Ada
waktu disaat kita memakai seragam putih-merah, putih-biru dan sekarang sudah
waktunya gue memakai seragam putih abu-abu, di masa ini adalah masa yang paling
menyenangkan dari dari masa-masa sebelumnya. Masa puber telah tumbuh yang
membuat gue teriak sana-sini dan mengagumi teman cewek dari yang dulunya
biasa-biasa saja sekarang menjadi luar biasa, aaarrrggghhhh….. perfect.
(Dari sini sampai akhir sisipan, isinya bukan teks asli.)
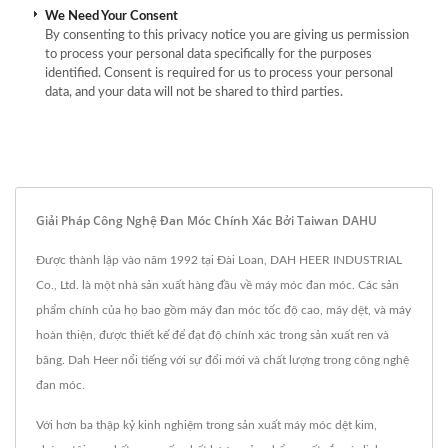
We Need Your Consent
By consenting to this privacy notice you are giving us permission
to process your personal data specifically for the purposes
identified. Consent is required for us to process your personal
data, and your data will not be shared to third parties.
Giải Pháp Công Nghệ Đan Móc Chính Xác Bởi Taiwan DAHU
Được thành lập vào năm 1992 tại Đài Loan, DAH HEER INDUSTRIAL
Co., Ltd. là một nhà sản xuất hàng đầu về máy móc đan móc. Các sản
phẩm chính của họ bao gồm máy đan móc tốc độ cao, máy dệt, và máy
hoàn thiện, được thiết kế để đạt độ chính xác trong sản xuất ren và
băng. Dah Heer nổi tiếng với sự đổi mới và chất lượng trong công nghệ
đan móc.
Với hơn ba thập kỷ kinh nghiệm trong sản xuất máy móc dệt kim,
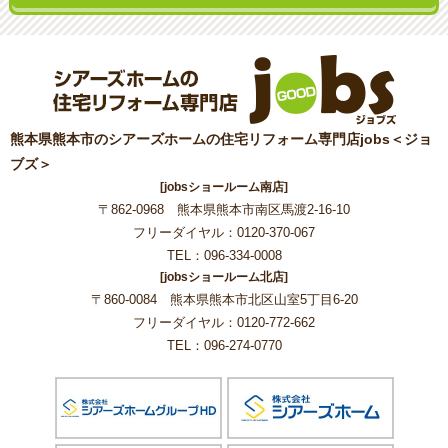
熊本県熊本市のシアーズホームの住宅リフォーム専門店jobs＜ジョ
ブズ＞
[jobsショールーム南店]
〒862-0968 熊本県熊本市南区馬渡2-16-10
フリーダイヤル：0120-370-067
TEL：096-334-0008
[jobsショールーム北店]
〒860-0084 熊本県熊本市北区山室5丁目6-20
フリーダイヤル：0120-772-662
TEL：096-274-0770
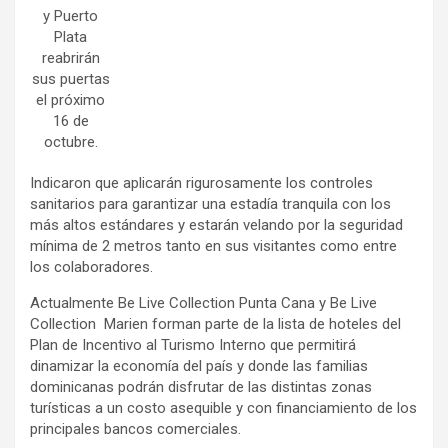
y Puerto
Plata
reabrirán
sus puertas
el próximo
16 de
octubre.
Indicaron que aplicarán rigurosamente los controles
sanitarios para garantizar una estadía tranquila con los
más altos estándares y estarán velando por la seguridad
mínima de 2 metros tanto en sus visitantes como entre
los colaboradores.
Actualmente Be Live Collection Punta Cana y Be Live
Collection Marien forman parte de la lista de hoteles del
Plan de Incentivo al Turismo Interno que permitirá
dinamizar la economía del país y donde las familias
dominicanas podrán disfrutar de las distintas zonas
turísticas a un costo asequible y con financiamiento de los
principales bancos comerciales.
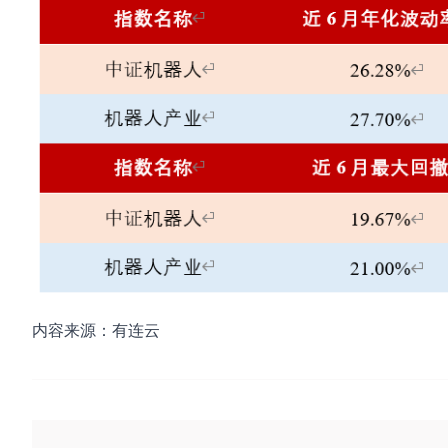
内容来源：有连云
Upppssss…..gue lupa belum ngenalin diri, panggil saja gue DANY, dan
ini adalah cerita gue. Awal masuk SMA gue masih malu yang mau bergaul sama
teman-teman karna gue emang gak punya teman yang dekat seperti teman-teman yang
lain yang udah sejak smp mereka saling kenal. Gue selalu di hantui rasa takut
dengan wajah kakak senior yang selalu sok kuasa saat waktu MOS (Masa Orientasi
Sekolah) tapi rasa itu lalu pergi begitu saja saat ada senior yang memberi
simpati lebih sama gue. Ternyata gak semua kakak senior itu galak dan suka
marah-marah buktinya sebut saja (IKA WARDANA) dia adalah senior gue, dia baik,
ramah, sopan dan bisa hargai yang muda fix,, gue suka banget cewek yang seperti
kak ika.
MOS telah berlalu dan saatnya gue mengikuti pelajaran seperti
biasanya, udah satu minggu gue di kelas ini dan gue belum sama sekali kenal
sama teman-teman karna mereka sukanya bergerombol bisa saja mereka di sebut
club, dan sedangkan gue sendiri dech. Ada seorang cewek duduk di samping bangku
gue mulai tadi dia liatin gue terus dan tampaknya gue pernah satu kelompok sama
dia pas waktu MOS kemaren, namanya shilvi dia jago banget matematika orangnya
tinggi ea.., sejajar dah sama gue, tapi kalau masalah cantik dia nomer satu di
kelas.
Tring….tring…. (bel istirahat) cacing di perut udah mulai demo gue
cepat-cepat pergi kekantin. Ada dua cewek yang aku suka lagi duduk dikantin gue
ngerasa malu dan gue bingung harus pergi kemana buat cari makan kalau bukan ke
kantin. Di meja barat ada kak ika sama teman-temannya dan sebelah timur ada
shilvi lagi sendiri yang cengar-cengir di depan laptopnya. Ya tuhan… gue harus
gimana ?? ada sebuah pepatah mengatakan “jika kamu lapar dan kamu merasa malu
berarti kamu menyiksa diri kamu sendiri” ketika pepatah itu terlintas di benak
rasa malu dan gengsi gue hilang begitu saja. Gue pesan makan lalu duduk
ditengah-tengah, saat suapan pertama shilvi menyapa gue dengan suara lembutnya “hey…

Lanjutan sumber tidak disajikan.